Help Understanding the YOLOv5 Architecture

yutrif · February 17, 2022, 1:52pm

hello, I would like to know more about backbone, neck and head in YOLOv5.

as far as I know, the main structure for yolov5 is like

backbone: CSPDarknet
neck: SPPF
Head: PANet

is this structure only applied for YOLOv5 training or the whole method in YOLOv5 ? (including training and detect)

is there any bounding box structure/ method in YOLOv5 detect ?

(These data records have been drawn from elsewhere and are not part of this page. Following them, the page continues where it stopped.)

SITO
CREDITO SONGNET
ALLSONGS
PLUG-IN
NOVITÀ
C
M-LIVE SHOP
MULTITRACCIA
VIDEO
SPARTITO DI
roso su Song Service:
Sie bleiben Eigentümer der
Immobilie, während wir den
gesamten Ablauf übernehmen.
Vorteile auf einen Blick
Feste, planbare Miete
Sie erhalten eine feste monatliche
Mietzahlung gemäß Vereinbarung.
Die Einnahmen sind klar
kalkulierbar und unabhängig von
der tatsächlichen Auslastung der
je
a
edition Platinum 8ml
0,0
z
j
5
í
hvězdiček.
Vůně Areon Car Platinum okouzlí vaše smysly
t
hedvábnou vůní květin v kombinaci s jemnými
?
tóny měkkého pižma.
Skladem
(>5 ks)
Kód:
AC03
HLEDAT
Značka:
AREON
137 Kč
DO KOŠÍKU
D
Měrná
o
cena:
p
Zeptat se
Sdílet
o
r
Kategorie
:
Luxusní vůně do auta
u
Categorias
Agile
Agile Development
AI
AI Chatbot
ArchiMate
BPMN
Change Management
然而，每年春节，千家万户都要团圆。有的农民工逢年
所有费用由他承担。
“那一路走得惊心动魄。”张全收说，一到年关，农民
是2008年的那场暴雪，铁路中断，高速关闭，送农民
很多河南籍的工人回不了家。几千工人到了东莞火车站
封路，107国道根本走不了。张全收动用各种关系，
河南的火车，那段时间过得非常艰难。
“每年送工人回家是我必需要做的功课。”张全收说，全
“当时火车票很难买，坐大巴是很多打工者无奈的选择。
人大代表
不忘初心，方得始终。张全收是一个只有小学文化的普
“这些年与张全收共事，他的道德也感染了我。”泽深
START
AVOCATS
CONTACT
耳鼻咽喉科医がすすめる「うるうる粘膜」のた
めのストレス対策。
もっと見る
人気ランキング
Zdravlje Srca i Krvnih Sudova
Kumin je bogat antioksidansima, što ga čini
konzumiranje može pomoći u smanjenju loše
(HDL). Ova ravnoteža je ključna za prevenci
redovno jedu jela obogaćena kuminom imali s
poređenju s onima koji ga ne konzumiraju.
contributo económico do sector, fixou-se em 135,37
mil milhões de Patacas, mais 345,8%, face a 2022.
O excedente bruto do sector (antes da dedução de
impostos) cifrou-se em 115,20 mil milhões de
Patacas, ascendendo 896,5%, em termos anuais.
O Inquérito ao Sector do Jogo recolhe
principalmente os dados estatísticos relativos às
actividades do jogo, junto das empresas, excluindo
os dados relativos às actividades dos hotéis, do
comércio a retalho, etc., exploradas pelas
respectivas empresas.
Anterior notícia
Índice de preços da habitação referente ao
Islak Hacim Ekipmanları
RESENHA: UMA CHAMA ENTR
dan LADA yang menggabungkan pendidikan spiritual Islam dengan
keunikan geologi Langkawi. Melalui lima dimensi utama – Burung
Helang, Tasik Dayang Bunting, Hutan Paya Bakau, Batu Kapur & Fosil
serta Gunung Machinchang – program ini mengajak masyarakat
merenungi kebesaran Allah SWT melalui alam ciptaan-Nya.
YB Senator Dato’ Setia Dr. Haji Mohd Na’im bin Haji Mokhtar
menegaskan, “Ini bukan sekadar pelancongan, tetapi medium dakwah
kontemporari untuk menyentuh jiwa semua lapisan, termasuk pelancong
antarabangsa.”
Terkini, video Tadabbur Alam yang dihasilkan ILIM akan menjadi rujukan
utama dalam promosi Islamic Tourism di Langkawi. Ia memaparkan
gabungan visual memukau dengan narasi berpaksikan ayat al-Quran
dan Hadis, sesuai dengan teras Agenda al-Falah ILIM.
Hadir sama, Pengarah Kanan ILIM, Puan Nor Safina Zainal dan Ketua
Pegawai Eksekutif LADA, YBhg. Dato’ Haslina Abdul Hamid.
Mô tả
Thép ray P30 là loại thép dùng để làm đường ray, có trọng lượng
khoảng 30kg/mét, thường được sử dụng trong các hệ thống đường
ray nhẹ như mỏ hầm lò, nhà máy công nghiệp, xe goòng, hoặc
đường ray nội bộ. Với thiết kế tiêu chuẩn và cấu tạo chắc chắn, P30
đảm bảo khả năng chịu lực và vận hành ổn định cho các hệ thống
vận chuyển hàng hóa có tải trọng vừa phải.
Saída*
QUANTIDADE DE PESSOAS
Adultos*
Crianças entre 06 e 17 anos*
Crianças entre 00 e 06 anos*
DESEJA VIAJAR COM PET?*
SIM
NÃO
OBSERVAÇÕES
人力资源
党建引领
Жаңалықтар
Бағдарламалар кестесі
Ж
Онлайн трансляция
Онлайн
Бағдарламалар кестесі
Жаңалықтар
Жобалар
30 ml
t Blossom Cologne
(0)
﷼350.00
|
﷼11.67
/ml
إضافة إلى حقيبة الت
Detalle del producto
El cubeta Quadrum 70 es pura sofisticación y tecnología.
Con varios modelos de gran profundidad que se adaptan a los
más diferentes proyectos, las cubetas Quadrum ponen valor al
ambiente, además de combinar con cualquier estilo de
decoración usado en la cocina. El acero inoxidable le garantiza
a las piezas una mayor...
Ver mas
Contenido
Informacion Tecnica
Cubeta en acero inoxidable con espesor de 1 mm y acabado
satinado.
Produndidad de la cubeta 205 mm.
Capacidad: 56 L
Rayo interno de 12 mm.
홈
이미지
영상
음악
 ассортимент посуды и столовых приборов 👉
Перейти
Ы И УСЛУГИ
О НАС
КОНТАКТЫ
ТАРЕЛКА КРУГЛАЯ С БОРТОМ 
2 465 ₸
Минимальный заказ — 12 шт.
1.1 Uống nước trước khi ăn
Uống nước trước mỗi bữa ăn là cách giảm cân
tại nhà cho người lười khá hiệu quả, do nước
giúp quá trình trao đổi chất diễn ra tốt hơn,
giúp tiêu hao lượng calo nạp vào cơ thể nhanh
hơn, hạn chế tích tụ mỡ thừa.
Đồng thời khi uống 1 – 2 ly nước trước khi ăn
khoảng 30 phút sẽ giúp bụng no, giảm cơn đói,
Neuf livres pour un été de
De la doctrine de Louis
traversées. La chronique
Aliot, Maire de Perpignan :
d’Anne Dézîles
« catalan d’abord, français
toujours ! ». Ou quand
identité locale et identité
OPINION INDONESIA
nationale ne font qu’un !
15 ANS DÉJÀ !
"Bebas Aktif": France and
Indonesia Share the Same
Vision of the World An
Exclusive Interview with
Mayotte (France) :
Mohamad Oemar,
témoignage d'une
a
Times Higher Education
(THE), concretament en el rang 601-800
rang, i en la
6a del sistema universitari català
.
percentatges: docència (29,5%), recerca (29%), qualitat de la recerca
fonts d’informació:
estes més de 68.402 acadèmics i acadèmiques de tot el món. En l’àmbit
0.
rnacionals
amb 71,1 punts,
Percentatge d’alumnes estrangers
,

Glenn · February 17, 2022, 3:20pm

Honestly backbone, neck, head etc are just some made up terms that people have applied to AI architectures. There’s no right naming scheme, but in general what most people in the Vision AI space typically refer to as a backbone is the portion of the model that reduces the height and width dimension of an image and stretches the channel dimension. In each YOLOv5 yaml you can see the backbone and head separately indicated, with the model just being backbone + head:

github.com

ultralytics/yolov5/blob/master/models/yolov5s.yaml

# YOLOv5 🚀 by Ultralytics, GPL-3.0 license

# Parameters
nc: 80  # number of classes
depth_multiple: 0.33  # model depth multiple
width_multiple: 0.50  # layer channel multiple
anchors:
  - [10,13, 16,30, 33,23]  # P3/8
  - [30,61, 62,45, 59,119]  # P4/16
  - [116,90, 156,198, 373,326]  # P5/32

# YOLOv5 v6.0 backbone
backbone:
  # [from, number, module, args]
  [[-1, 1, Conv, [64, 6, 2, 2]],  # 0-P1/2
   [-1, 1, Conv, [128, 3, 2]],  # 1-P2/4
   [-1, 3, C3, [128]],
   [-1, 1, Conv, [256, 3, 2]],  # 3-P3/8
   [-1, 6, C3, [256]],
   [-1, 1, Conv, [512, 3, 2]],  # 5-P4/16

This file has been truncated. show original

SPPF is just a module in the backbone. You can find it here:

github.com

ultralytics/yolov5/blob/07221f1591c0ce7544bd5abf343dac2987e1614e/models/common.py#L182-L198

      
        
            class SPPF(nn.Module):
                # Spatial Pyramid Pooling - Fast (SPPF) layer for YOLOv5 by Glenn Jocher
                def __init__(self, c1, c2, k=5):  # equivalent to SPP(k=(5, 9, 13))
                    super().__init__()
                    c_ = c1 // 2  # hidden channels
                    self.cv1 = Conv(c1, c_, 1, 1)
                    self.cv2 = Conv(c_ * 4, c2, 1, 1)
                    self.m = nn.MaxPool2d(kernel_size=k, stride=1, padding=k // 2)
            
            
    def forward(self, x):
                    x = self.cv1(x)
                    with warnings.catch_warnings():
                        warnings.simplefilter('ignore')  # suppress torch 1.9.0 max_pool2d() warning
                        y1 = self.m(x)
                        y2 = self.m(y1)
                        return self.cv2(torch.cat([x, y1, y2, self.m(y2)], 1))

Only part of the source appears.